In 1991 he was traded to New Jersey, where he upped his avearge to 12.4 points per game.

With the increase in minutes he showed what he could do. In 1991-1992 he averaged 20.6 points per game shooting 50.8 percent from the floor, 80.8 percent from the line and an amazing 44.4% from three point territory.

The next season he blew out again. Averaging 22.3 points per game 51.8% shooting from the field,, 87% from the line and 44.9% from 3 point land.

He was named All-NBA third team, making him in the top 15 players in the league at that time. So after only 2 good years, he was already a top flight player and superstar.

The Nets team at the time featured, Petrovic, Derrick Coleman and Kenny Anderson, a solid and young base to build upon.

I can only imagine what numbers he would have put up, if we was not fatally killed in that accident. He was only just starting out in the league, really and shooting the lights out. He had a jump shot, that was pure technique and mechanics and also automatic.

He also won 3 Olympic Gold medals for Croatia, including a Silver in the loss to the US in the 1992 Barcelona Olympics.

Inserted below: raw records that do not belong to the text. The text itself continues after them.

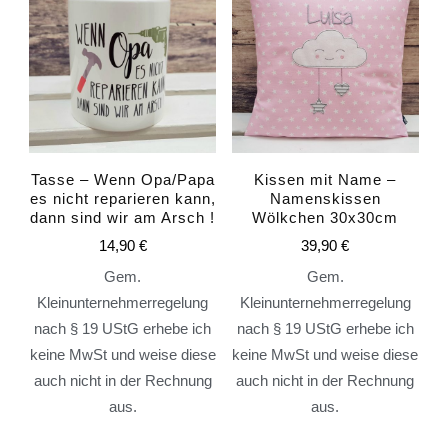
Tasse – Wenn Opa/Papa
Kissen mit Name –
es nicht reparieren kann,
Namenskissen
dann sind wir am Arsch !
Wölkchen 30x30cm
14,90
€
39,90
€
Gem.
Gem.
Kleinunternehmerregelung
Kleinunternehmerregelung
nach § 19 UStG erhebe ich
nach § 19 UStG erhebe ich
keine MwSt und weise diese
keine MwSt und weise diese
auch nicht in der Rechnung
auch nicht in der Rechnung
aus.
aus.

Check out this quote from all time great Willis Reed.
"He would stand out on the perimeter and if he missed the shot, you would say, I cannot believe that. He did not miss a shot. It was rare to see him miss a wide open jump shot. He was dedicated. He worked to become a great offensive player."

He had moves that players today can only dream about. He was also developing his defensive side of his game. He was solid defensively,as he was voted to an All-NBA team, so defense, would be considered, in that selection.

So he upped his scoring to 22 points per game before he was killed, shooting more than 50% from the field and 45% from 3 point territory. If he played today, he would be a true superstar and be able to score even more on todays defenders. Imagine what scoring numbers he would have put up, in his next season, if not for that fatal accident.

Remember Goran Ivanisevic, praising him when he won his Wimbledon Trophy, saying that he was the best European player to ever play in the NBA.

I just watched some highlights of him, and in this game some of his moves were breathtaking. He was not a post up player, he liked to coast from the perimeter. He liked to be active on offense and make his defender work. He never really relied on pick and rolls to get free to score. He liked to go one on one and play you that way. He had unbelievable shot mechanics and could concentrate, which is why he could hit the open jump shot.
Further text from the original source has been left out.